A lien on your title gives the holder payment from your proceeds in a sale of the property. Those carrying the liens are in position by who placed the lien first. The first lien holder will be paid before the ones that came after. Therefore, if you have several liens due to mortgages and creditor judgments, you may not be able to pay them all if you don't receive enough proceeds. However, if you are selling the property, you will be required to clear all of the encumbrances before the transaction can be completed.
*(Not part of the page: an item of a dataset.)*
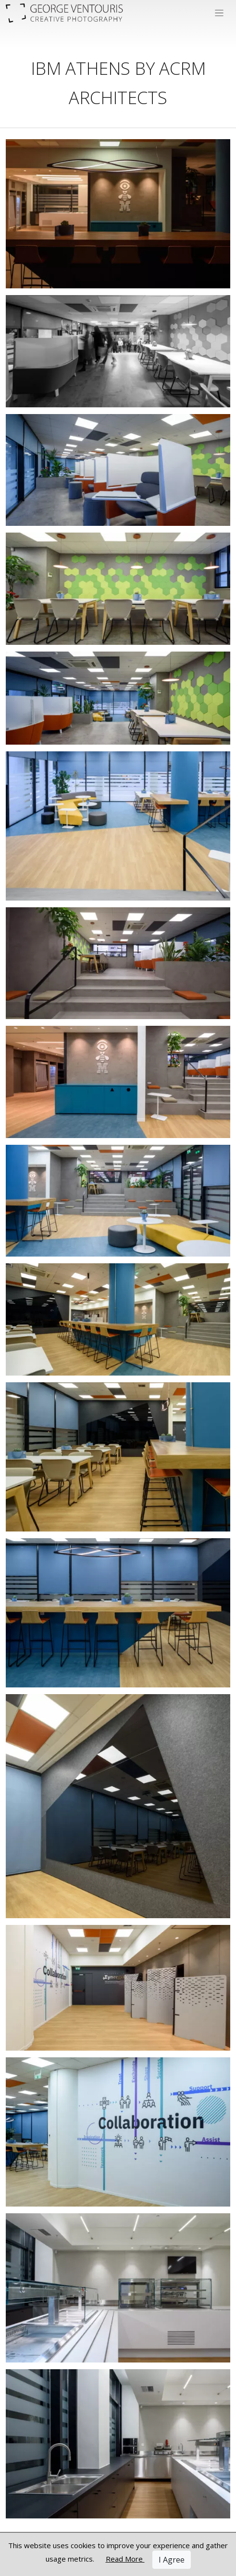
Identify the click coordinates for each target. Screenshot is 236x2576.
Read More (125, 2559)
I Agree (172, 2559)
When you are behind on your payments, a creditor will attempt to contact you to bring your account current. If you don't pay what you owe, then the creditor can take you to court to receive a judgment against you. A lien cannot be placed on your property until the court has made its ruling. Then the creditor files the judgment with the country recorder and the lien is placed on your title to be satisfied when you sell or refinance the property. A federal tax lien is handled differently than a creditor lien. The Internal Revenue Service will send you a notice with the amount that you are required to pay the government. You have 10 days to pay the income tax debt before a lien can be placed on your title.
Jointly Owned Property
A jointly owned property may list the title holders as joint tenants, tenants in common or community property. If one of the joint tenants is in debt, a lien may be placed on the property and will be valid until the sale or death of the debtor. When the title holder in debt dies, then the other joint tenant automatically inherits the property without the creditor lien. As tenants in common or community property, a lien placed on the title will transfer to a new owner, due to death, gifting or some other reason.
If you transfer your property by using a quitclaim deed or other method, your lien will remain on the title to be cleared by the new owner. If this occurs, make sure that the person on the title is aware of the encumbrance. If you file bankruptcy, depending on the type that you file and the laws in your state, the lien and your debt can be eliminated by the bankruptcy discharge.